Dataset excerpts:
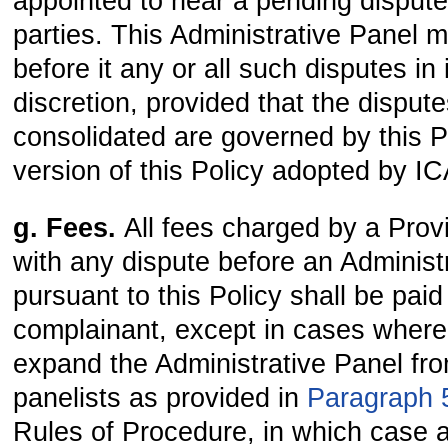
appointed to hear a pending disput
parties. This Administrative Panel 
before it any or all such disputes in 
discretion, provided that the disput
consolidated are governed by this Po
version of this Policy adopted by I
g. Fees.
All fees charged by a Prov
with any dispute before an Administ
pursuant to this Policy shall be paid
complainant, except in cases where 
expand the Administrative Panel fro
panelists as provided in
Paragraph 5
Rules of Procedure, in which case al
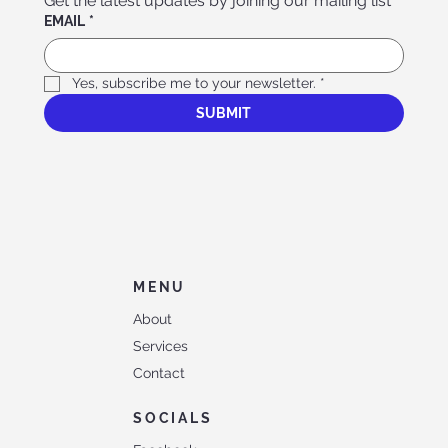
Get the latest updates by joining our mailing list
EMAIL
*
Yes, subscribe me to your newsletter.
*
SUBMIT
MENU
About
Services
Contact
SOCIALS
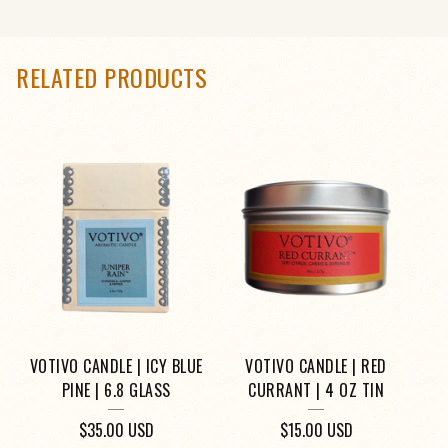
RELATED PRODUCTS
VOTIVO CANDLE | ICY BLUE
VOTIVO CANDLE | RED
PINE | 6.8 GLASS
CURRANT | 4 OZ TIN
$
35.00
USD
$
15.00
USD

Problem to solve | Leaving the pictures aside, write out the entries above exactly.

Solution to this exercise |
appointed to hear a pending disput
parties. This Administrative Panel 
before it any or all such disputes in 
discretion, provided that the disput
consolidated are governed by this Po
version of this Policy adopted by I
g. Fees.
All fees charged by a Prov
with any dispute before an Administ
pursuant to this Policy shall be paid
complainant, except in cases where 
expand the Administrative Panel fro
panelists as provided in
Paragraph 5
Rules of Procedure, in which case al
Get the latest updates by joining our mailing list
EMAIL
*
Yes, subscribe me to your newsletter.
*
SUBMIT
MENU
About
Services
Contact
SOCIALS
RELATED PRODUCTS
VOTIVO CANDLE | ICY BLUE
VOTIVO CANDLE | RED
PINE | 6.8 GLASS
CURRANT | 4 OZ TIN
$
35.00
USD
$
15.00
USD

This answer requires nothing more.